Another reason to transform a document into meaningful XML is to be able to easily assemble new documents from meaningful sections of existing documents. For example, in the press release example, the “About IBM” section and the “Contact Information” sections rarely change, so there is no need to store it in every press release XML document. Instead, it can be assembled at the transformation time. Similarly, sections of proposals can be stored as separate XML chunks and then assembled, but only if there is a meaningful XML structure.
Yet another scenario is when different parts of existing documents have different security needs. One section might be marked “Top Secret” for example, and another section might be marked “Secret” and yet another section “Public”. By having meaningful XML, these segments can be assembled based upon the profile of a user.

 What are the methods of transforming it?

Now that we have a good idea of what meaningful XML is and why it’s needed, let’s explore how we might get content into a meaningful XML format.
In a typical corporation there are easily thousands, if not hundreds of thousands (even millions) of existing documents stored on local hard drives, file servers, groupware databases, and emails. Obviously all of it can’t be transformed into meaningful XML, nor should it. However, transformation into XML is one of the key steps in an enterprise wide unstructured content management platform.
The methods for transforming it are:
Manual Extraction. The most popular method for transforming existing content into XML is manual extraction. This is the most accurate but most labor-intensive effort. Because the values of the fields are embedded within the document, humans read the documents and “extract” the values of existing fields and then enter the values into a user interface. This UI often makes it somewhat easier than typing in straight XML, but this manual process is still difficult.
This method tends to work better for new documents that are being created. However, most standard content management processes do not take into account filling in all of the fields which would make for a meaningful XML document.
In many cases, this manual classification is done not when creating the document (which may still be done in Microsoft Word or some similar program) but when submitting the document into a portal or knowledge management system. What this means is that even new documents are often not being classified/categorized correctly.
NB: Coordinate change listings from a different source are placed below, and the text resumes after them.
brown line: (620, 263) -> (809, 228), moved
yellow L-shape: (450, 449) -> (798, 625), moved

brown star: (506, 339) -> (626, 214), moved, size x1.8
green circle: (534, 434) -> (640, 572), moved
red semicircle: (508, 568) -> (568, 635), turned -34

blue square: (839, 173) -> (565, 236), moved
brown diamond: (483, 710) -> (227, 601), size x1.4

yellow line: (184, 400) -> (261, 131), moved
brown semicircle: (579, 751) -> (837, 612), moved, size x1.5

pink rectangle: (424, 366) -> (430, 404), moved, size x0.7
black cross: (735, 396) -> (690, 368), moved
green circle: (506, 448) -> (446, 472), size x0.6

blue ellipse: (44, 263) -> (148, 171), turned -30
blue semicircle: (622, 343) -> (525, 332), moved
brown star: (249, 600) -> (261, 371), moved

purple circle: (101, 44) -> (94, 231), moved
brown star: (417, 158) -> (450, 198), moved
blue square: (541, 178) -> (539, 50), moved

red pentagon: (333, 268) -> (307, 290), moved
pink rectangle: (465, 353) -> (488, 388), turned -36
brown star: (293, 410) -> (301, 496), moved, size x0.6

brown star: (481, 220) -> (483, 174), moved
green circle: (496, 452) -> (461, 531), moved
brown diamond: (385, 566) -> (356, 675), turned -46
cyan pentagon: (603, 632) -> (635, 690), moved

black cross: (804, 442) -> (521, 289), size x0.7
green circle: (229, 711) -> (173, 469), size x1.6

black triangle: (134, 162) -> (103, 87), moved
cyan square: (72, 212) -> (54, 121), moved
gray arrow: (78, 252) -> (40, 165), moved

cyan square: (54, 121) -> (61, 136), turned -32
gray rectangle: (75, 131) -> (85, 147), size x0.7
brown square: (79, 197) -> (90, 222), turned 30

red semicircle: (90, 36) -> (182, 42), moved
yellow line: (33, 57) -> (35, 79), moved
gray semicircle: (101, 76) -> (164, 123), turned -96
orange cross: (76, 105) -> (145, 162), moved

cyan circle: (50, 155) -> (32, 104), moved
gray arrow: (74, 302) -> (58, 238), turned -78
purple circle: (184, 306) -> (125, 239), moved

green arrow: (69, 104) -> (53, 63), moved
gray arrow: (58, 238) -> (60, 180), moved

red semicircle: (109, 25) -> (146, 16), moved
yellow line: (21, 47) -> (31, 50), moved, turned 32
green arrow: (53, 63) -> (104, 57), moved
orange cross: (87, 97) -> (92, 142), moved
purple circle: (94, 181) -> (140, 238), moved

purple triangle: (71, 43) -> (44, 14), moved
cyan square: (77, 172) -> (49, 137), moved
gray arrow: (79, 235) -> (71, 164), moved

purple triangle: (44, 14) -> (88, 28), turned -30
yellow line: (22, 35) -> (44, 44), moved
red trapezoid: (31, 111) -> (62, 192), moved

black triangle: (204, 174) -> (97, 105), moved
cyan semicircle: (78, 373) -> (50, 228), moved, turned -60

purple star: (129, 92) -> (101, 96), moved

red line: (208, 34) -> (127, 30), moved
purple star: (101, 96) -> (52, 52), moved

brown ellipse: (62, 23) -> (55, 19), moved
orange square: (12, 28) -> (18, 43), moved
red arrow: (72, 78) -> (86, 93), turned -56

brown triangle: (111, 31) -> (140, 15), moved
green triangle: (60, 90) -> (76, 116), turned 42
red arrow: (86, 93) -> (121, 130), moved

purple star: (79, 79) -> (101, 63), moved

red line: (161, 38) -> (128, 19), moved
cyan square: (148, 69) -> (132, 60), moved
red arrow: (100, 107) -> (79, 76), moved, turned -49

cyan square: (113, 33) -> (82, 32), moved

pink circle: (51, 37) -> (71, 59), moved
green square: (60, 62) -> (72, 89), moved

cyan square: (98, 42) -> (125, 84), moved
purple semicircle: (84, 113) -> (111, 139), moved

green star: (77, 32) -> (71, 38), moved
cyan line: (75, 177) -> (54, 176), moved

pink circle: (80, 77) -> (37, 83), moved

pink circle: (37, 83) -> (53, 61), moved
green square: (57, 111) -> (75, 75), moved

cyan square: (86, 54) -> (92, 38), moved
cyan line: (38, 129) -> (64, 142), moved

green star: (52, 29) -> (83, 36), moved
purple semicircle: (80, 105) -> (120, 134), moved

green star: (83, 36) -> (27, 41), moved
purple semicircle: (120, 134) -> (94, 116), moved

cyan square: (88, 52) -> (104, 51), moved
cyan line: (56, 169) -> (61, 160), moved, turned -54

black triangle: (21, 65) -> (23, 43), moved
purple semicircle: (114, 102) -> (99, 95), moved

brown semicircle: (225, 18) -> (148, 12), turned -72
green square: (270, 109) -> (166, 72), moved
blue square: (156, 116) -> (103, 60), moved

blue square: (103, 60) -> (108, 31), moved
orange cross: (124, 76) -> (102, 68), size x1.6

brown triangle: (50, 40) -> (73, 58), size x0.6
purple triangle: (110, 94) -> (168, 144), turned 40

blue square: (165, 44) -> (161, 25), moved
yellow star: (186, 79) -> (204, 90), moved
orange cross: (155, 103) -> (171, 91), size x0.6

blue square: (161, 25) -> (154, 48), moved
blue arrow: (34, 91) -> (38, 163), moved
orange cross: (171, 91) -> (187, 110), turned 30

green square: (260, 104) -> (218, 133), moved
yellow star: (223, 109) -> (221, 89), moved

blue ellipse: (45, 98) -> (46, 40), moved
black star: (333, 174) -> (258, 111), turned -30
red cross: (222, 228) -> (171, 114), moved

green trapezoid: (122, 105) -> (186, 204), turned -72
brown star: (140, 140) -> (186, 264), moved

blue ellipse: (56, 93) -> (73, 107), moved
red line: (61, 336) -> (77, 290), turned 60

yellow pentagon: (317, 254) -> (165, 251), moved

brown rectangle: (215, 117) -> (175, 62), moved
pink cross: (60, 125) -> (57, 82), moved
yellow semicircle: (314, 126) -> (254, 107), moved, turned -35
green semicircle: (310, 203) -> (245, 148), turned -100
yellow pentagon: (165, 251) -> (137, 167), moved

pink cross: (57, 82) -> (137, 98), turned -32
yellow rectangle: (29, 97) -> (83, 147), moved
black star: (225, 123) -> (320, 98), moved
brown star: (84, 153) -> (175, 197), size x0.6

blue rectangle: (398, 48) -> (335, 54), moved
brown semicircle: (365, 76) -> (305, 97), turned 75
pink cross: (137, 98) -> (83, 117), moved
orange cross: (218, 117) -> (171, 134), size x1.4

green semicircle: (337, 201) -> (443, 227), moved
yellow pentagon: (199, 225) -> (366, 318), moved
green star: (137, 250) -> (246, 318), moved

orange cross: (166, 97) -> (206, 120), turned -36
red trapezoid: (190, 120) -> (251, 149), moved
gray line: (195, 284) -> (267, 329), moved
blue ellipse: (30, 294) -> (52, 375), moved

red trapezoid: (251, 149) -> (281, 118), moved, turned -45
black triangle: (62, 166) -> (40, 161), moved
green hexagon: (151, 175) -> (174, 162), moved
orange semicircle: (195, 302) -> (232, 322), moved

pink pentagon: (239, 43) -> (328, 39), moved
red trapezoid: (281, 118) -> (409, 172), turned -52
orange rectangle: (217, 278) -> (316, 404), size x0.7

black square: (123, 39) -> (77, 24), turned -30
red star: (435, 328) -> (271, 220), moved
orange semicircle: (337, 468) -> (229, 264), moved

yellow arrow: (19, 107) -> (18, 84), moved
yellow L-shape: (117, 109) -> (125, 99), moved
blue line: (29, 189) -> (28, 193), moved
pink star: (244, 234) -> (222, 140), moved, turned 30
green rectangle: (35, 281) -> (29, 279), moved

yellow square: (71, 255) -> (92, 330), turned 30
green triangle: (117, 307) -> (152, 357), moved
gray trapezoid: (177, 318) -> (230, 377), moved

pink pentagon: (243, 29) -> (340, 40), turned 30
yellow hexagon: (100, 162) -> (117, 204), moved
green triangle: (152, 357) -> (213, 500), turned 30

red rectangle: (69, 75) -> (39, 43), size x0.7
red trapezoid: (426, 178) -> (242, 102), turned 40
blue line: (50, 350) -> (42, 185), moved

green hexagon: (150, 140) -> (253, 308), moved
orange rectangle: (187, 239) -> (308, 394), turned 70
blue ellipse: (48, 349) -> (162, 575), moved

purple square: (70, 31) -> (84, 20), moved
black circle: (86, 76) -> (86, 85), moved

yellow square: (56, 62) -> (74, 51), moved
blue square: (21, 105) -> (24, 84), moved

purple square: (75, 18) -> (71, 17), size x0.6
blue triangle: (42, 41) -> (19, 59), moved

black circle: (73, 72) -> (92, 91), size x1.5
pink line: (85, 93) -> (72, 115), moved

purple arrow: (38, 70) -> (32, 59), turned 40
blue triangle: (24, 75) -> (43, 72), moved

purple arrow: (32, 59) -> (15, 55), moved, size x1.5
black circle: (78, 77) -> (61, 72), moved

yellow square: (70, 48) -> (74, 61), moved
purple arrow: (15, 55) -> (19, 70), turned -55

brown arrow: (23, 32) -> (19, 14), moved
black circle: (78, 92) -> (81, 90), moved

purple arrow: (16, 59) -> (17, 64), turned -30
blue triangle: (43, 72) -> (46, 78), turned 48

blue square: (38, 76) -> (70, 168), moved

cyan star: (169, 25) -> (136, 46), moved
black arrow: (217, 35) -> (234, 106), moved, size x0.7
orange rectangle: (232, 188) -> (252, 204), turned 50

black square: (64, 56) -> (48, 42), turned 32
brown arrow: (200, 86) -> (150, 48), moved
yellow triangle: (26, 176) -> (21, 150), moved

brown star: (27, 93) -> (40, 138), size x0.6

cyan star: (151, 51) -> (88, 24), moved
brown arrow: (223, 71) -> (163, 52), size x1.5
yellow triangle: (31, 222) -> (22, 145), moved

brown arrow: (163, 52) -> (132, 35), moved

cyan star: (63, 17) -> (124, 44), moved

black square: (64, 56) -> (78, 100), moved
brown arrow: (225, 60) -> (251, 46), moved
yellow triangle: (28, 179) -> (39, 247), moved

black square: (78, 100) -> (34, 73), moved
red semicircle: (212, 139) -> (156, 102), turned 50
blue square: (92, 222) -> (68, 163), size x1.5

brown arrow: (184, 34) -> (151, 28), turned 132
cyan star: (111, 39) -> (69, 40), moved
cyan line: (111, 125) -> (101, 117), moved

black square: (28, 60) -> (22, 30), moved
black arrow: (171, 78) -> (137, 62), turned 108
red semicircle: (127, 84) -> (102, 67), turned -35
Usually, this classification is limited to submitting it to the correct place in a taxonomy. This could be a folder in the taxonomy called Resumes or Proposals. Or it could be attached to a record in a sales system.
When there are lots of documents, the manual method is clearly inadequate and should be used as a last resort.

Automated approaches to classifying and metadata extraction. There are a number of automated methods for indexing and classification of unstructured content. Though these don’t necessarily extract XML from the documents, these methods can be used to infer the value of some of the fields in the XML document.
Full text indexing. The most common method for indexing documents is the full text index. While this can be effective for end users searching for documents about a particular topic, it’s not very effective for classifying documents or producing meaningful XML.
Concept based clustering. There are many searching and indexing technologies out there that are more advanced than full text indexing. The most popular are based on Bayesian logic and “cluster” related documents together. These technologies, from companies like Autonomy, use an existing document and then find other documents like it. The system gets trained over time by humans and gets better at clustering.
How useful is this technology for creating meaningful XML?
It falls short in that two documents that are “similar” to each other don’t necessarily have the same values for the fields in a meaningful XML schema. They may however have similar values for one or two fields in the schema. This method is quite imprecise and I wouldn’t recommend using it to generate sophisticated meaningful XML documents from existing unstructured content. . It might be possible to use this method to populate one or two fields in the schema and then manually enter the rest.
Learning Based Extraction. That’s not to say that machine-learning algorithms don’t have a place in text processing. The key is to use the right tools for the right job - neural net algorithms tend to work best when there is a large training set of data but not a lot of explicit or implicit rules to follow. While this is useful for “recognizing” over time that two documents are similar (as in clustering algorithms), it’s not entirely useful for extracting a hierarchical XML structure out of an unstructured document.
Expert systems tend to work better when there are rules that can be defined and followed (see Automated, Rule Based Field Extraction below). Fuzzy Logic systems tend to work when the rules can be defined, but their application remains imprecise. For example in processing a press release, the rule might be “If text is NEAR TOP and is BIG, then it is somewhat likely to be the TITLE field”.
Automated (Rule Based) Field Extraction. The next approach is to define a set of rules for extracting “virtual fields” within the unstructured document and then mapping those into “custom fields” in the document. Many portals and indexing tools have a limited means to do this. For example, in an HTML document, they are able to extract the META fields and place those into “virtual fields”.
This approach can be effective if there are lots of documents that follow a similar structure and if the rules can be sufficiently complex. However, most existing technology platforms provide only very simple rule-based extraction.
The first shortfall of existing technology is usually limited to “start text” for the field and “end text”. However, within a particular document ( a resume or a press release) the start text and end text may or may not be similar even for documents of similar structure. What is needed is a sophisticated rule generator which allows for taking into account the placement of text within a document, the placement of text within sections, the size and font of documents, and the ability to nest more sophisticated regular expressions.
The second, and perhaps larger shortfall in generating meaningful XML, is the inability to define a hierarchical schema that can be filled in this way. Using simple rules an only work with very simple (one level deep) schemas. This might work with, say press releases (maybe!) but most schemas require several levels of nesting. XML documents are tree-like in nature and this requires having “rules” within rules.
The third shortfall of existing technologies is the inability of the system to deduce which rules should be applied when. This leads to a manual application of rules on a single type of document, rather than a large body of rules which can be chosen selectively by the automated program based upon the type/context of the source documents.
Rule based extraction shows significant promise if these shortfalls can be overcome.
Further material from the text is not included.